§ **About this task**: Transcribe exactly the line containing "Mask anything matching 'left" and each line after it, through the end of the entries, with nothing before or after.

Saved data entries
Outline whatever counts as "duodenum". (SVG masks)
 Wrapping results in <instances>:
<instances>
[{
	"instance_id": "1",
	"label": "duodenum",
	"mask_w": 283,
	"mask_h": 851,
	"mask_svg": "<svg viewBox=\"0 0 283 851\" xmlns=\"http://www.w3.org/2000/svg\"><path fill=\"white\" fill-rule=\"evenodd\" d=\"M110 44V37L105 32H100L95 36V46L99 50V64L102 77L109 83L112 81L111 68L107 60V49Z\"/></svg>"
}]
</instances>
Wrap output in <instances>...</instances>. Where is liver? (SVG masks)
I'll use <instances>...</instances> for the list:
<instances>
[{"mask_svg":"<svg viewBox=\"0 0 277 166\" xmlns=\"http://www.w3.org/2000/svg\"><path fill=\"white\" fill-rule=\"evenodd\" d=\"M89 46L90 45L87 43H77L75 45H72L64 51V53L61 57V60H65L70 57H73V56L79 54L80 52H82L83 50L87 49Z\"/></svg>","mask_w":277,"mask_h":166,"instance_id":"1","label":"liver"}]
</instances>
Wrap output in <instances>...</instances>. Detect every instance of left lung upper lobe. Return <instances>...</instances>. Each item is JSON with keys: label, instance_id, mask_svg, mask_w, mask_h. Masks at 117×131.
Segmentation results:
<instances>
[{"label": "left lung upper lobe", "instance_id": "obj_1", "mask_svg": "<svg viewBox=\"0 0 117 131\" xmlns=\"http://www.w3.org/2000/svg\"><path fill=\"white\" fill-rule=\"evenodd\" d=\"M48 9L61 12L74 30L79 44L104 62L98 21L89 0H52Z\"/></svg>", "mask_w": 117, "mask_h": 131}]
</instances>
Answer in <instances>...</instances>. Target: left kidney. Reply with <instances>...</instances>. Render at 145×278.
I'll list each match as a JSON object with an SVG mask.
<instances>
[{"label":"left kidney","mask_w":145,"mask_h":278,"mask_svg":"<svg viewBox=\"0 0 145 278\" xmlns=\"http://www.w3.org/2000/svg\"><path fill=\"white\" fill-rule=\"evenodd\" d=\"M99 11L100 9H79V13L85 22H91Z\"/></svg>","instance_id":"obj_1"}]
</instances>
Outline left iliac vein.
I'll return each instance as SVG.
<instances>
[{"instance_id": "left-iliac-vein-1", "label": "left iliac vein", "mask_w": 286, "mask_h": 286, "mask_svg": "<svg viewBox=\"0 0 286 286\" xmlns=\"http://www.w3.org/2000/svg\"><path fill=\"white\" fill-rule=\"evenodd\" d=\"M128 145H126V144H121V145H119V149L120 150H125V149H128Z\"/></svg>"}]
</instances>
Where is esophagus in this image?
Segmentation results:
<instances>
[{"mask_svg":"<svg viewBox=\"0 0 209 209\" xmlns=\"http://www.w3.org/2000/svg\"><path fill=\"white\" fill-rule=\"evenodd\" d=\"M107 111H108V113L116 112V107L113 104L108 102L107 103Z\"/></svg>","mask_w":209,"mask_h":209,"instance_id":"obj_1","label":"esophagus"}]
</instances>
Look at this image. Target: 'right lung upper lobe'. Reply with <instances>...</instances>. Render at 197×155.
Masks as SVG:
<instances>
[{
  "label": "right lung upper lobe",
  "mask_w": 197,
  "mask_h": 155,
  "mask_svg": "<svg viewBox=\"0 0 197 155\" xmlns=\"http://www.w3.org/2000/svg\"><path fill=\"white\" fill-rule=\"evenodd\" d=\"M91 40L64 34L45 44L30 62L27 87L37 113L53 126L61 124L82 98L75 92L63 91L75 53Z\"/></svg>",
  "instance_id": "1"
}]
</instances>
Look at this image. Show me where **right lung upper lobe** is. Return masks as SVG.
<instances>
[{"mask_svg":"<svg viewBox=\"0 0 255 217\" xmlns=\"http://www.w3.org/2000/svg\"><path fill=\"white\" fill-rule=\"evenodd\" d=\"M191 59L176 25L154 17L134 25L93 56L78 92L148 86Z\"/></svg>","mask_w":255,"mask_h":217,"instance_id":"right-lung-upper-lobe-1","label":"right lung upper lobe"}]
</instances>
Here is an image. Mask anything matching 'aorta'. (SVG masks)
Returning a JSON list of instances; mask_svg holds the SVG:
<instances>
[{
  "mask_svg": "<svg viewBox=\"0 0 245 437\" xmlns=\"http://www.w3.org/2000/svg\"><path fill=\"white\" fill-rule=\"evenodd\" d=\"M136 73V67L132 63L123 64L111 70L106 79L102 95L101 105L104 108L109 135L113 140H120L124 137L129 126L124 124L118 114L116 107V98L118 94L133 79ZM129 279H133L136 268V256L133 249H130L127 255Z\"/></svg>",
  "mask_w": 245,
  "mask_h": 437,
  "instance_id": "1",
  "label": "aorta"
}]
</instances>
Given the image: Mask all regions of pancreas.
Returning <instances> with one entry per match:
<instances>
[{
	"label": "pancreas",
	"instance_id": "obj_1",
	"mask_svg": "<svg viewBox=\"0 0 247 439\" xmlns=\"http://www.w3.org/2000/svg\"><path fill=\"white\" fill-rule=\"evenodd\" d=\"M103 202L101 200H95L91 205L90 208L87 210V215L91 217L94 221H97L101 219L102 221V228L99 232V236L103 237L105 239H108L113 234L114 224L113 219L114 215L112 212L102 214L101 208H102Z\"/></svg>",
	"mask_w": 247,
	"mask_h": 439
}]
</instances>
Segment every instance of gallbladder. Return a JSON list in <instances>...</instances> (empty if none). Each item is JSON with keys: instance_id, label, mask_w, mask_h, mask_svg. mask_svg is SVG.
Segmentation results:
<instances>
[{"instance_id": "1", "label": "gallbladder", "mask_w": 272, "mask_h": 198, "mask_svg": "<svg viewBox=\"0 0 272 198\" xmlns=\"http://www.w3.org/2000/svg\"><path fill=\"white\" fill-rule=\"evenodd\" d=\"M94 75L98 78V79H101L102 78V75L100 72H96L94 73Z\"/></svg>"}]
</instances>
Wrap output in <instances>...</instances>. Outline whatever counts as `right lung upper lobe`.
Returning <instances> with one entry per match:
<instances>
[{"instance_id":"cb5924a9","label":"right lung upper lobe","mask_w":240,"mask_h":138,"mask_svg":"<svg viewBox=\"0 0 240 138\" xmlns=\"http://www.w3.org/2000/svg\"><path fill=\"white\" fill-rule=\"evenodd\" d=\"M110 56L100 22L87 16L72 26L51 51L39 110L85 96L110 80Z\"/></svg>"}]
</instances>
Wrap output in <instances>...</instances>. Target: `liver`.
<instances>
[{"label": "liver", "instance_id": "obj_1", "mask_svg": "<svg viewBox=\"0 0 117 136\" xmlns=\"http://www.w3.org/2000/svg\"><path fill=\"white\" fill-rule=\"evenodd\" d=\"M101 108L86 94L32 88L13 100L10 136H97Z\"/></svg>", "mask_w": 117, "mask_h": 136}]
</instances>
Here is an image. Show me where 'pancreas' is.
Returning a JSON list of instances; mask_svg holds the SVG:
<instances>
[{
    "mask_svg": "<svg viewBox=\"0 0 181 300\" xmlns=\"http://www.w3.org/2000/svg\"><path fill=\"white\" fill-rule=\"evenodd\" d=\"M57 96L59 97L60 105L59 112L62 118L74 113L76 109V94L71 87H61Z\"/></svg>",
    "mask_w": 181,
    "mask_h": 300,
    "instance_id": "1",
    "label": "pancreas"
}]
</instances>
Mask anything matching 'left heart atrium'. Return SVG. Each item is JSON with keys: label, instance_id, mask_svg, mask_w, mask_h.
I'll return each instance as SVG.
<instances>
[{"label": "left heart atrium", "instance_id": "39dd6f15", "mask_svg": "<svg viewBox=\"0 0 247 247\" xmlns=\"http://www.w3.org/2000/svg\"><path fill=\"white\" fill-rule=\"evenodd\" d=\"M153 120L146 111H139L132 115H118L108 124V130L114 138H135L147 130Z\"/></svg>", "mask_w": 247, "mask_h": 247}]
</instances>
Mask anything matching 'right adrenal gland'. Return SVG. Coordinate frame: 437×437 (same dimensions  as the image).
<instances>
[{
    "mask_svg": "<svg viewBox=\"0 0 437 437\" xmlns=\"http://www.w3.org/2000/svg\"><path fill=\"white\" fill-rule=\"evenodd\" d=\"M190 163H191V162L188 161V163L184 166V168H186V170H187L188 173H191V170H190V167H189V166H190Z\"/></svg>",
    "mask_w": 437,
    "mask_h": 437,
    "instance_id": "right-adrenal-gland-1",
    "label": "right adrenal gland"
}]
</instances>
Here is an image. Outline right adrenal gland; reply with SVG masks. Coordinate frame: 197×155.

§ **Answer for this exercise**:
Mask anything matching 'left heart atrium'. Return SVG. Each item is JSON with keys: label, instance_id, mask_svg, mask_w, mask_h.
I'll return each instance as SVG.
<instances>
[{"label": "left heart atrium", "instance_id": "39dd6f15", "mask_svg": "<svg viewBox=\"0 0 247 247\" xmlns=\"http://www.w3.org/2000/svg\"><path fill=\"white\" fill-rule=\"evenodd\" d=\"M153 120L146 111H139L132 115H118L108 124V130L114 138H135L147 130Z\"/></svg>", "mask_w": 247, "mask_h": 247}]
</instances>
Mask anything matching 'right adrenal gland'. Return SVG. Coordinate frame: 437×437 (same dimensions  as the image).
<instances>
[{
    "mask_svg": "<svg viewBox=\"0 0 437 437\" xmlns=\"http://www.w3.org/2000/svg\"><path fill=\"white\" fill-rule=\"evenodd\" d=\"M190 163H191V162L188 161V163L184 166V168H186V170H187L188 173H191V170H190V167H189V166H190Z\"/></svg>",
    "mask_w": 437,
    "mask_h": 437,
    "instance_id": "right-adrenal-gland-1",
    "label": "right adrenal gland"
}]
</instances>
Here is an image. Outline right adrenal gland; reply with SVG masks. Coordinate frame: 197×155.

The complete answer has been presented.